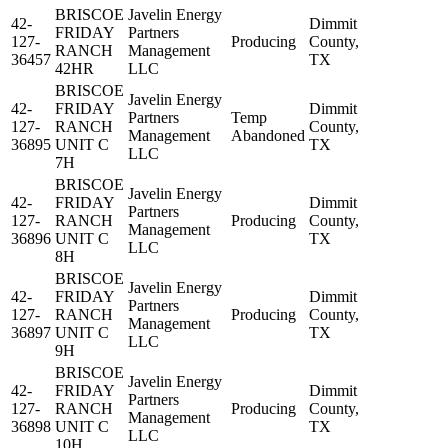
BRISCOE
Javelin Energy
42-
Dimmit
FRIDAY
Partners
127-
Producing
County,
RANCH
Management
36457
TX
42HR
LLC
BRISCOE
Javelin Energy
42-
FRIDAY
Dimmit
Partners
Temp
127-
RANCH
County,
Management
Abandoned
36895
UNIT C
TX
LLC
7H
BRISCOE
Javelin Energy
42-
FRIDAY
Dimmit
Partners
127-
RANCH
Producing
County,
Management
36896
UNIT C
TX
LLC
8H
BRISCOE
Javelin Energy
42-
FRIDAY
Dimmit
Partners
127-
RANCH
Producing
County,
Management
36897
UNIT C
TX
LLC
9H
BRISCOE
Javelin Energy
42-
FRIDAY
Dimmit
Partners
127-
RANCH
Producing
County,
Management
36898
UNIT C
TX
LLC
10H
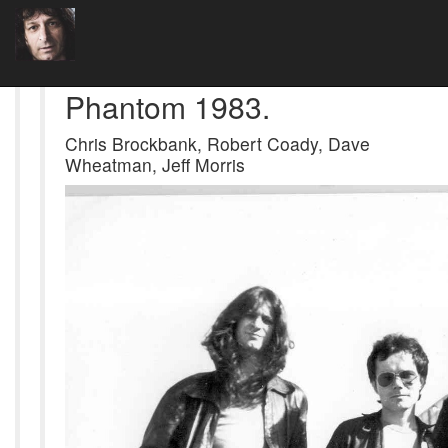
Phantom 1983.
Chris Brockbank, Robert Coady, Dave
Wheatman, Jeff Morris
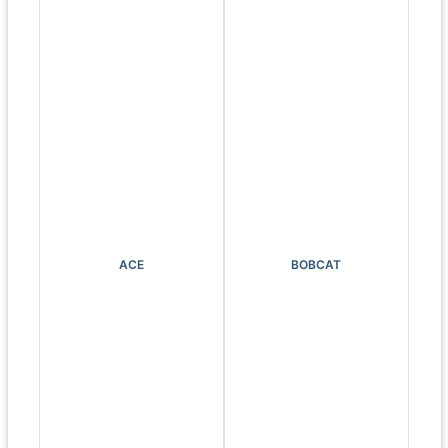
ACE
BOBCAT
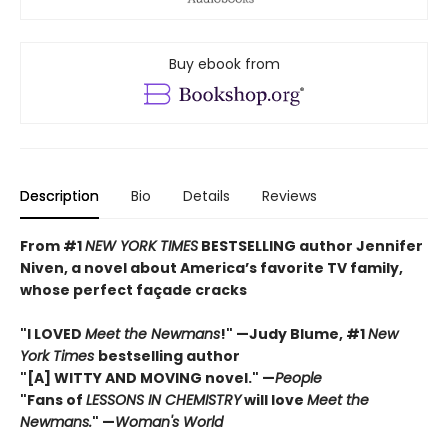
Buy ebook from
Description
Bio
Details
Reviews
From #1
NEW YORK TIMES
BESTSELLING author Jennifer
Niven, a novel about America’s favorite TV family,
whose perfect façade cracks
"I LOVED
Meet the Newmans
!" —Judy Blume, #1
New
York Times
bestselling author
"[A] WITTY AND MOVING novel." —
People
"Fans of
LESSONS IN CHEMISTRY
will love
Meet the
Newmans.
" —
Woman's World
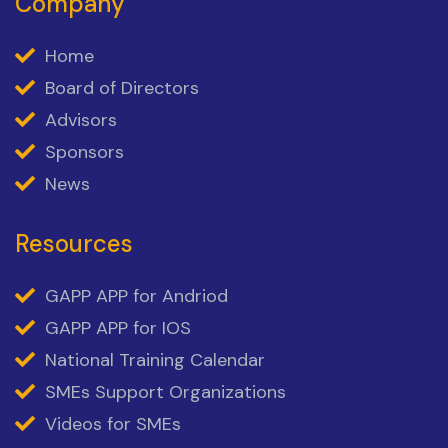
Company
Home
Board of Directors
Advisors
Sponsors
News
Resources
GAPP APP for Andriod
GAPP APP for IOS
National Training Calendar
SMEs Support Organizations
Videos for SMEs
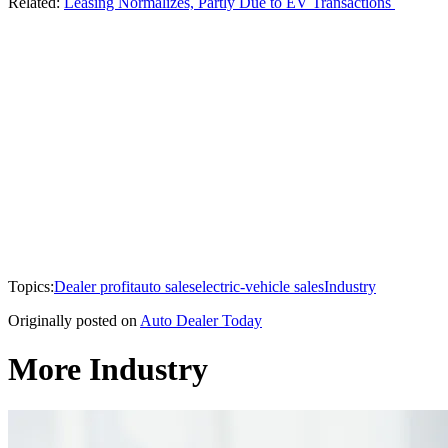
Related:
Leasing Normalizes, Partly Due to EV Transactions
Topics:
Dealer profit
auto sales
electric-vehicle sales
Industry
Originally posted on
Auto Dealer Today
More Industry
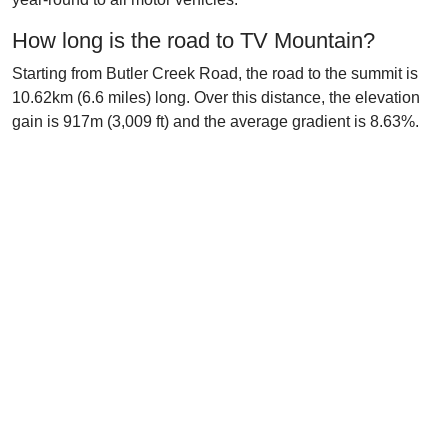
How long is the road to TV Mountain?
Starting from Butler Creek Road, the road to the summit is
10.62km (6.6 miles) long. Over this distance, the elevation
gain is 917m (3,009 ft) and the average gradient is 8.63%.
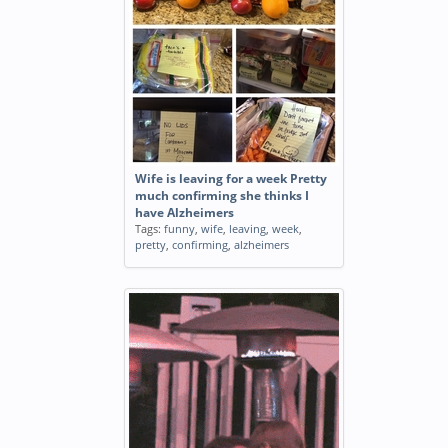
Wife is leaving for a week Pretty
much confirming she thinks I
have Alzheimers
Tags:
funny
,
wife
,
leaving
,
week
,
pretty
,
confirming
,
alzheimers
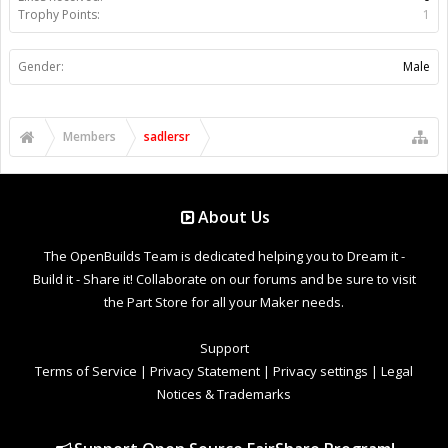
Trophy Points:
1
Gender:
Male
Members
sadlersr
About Us
The OpenBuilds Team is dedicated helping you to Dream it -
Build it - Share it! Collaborate on our forums and be sure to visit
the Part Store for all your Maker needs.
Support
Terms of Service
|
Privacy Statement
|
Privacy settings
|
Legal
Notices & Trademarks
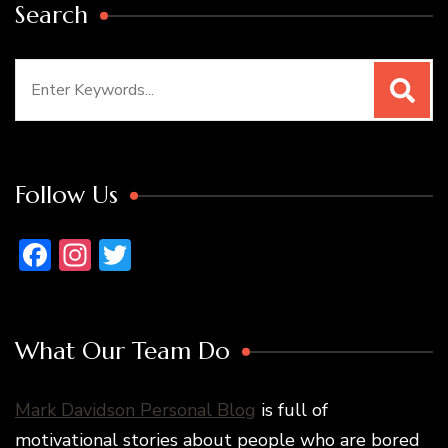
Search
Search
for:
Follow Us
Facebook
Instagram
Twitter
What Our Team Do
Mark Davidson Personal Blog
is full of
motivational stories about people who are bored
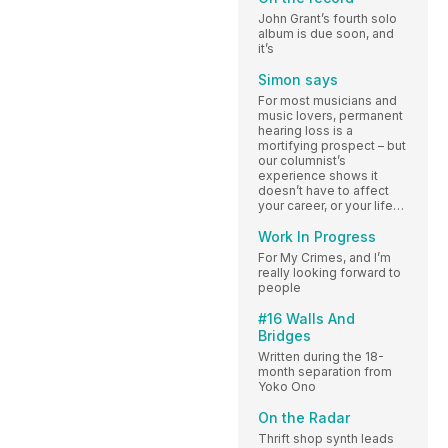
John Grant’s fourth solo
album is due soon, and
it’s
Simon says
For most musicians and
music lovers, permanent
hearing loss is a
mortifying prospect – but
our columnist’s
experience shows it
doesn’t have to affect
your career, or your life…
Work In Progress
For My Crimes, and I’m
really looking forward to
people
#16 Walls And
Bridges
Written during the 18-
month separation from
Yoko Ono
On the Radar
Thrift shop synth leads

——

What you need to do
In the listing above, find each line with "Support" and copy it.

The completed task
SMEs Support Organizations
Support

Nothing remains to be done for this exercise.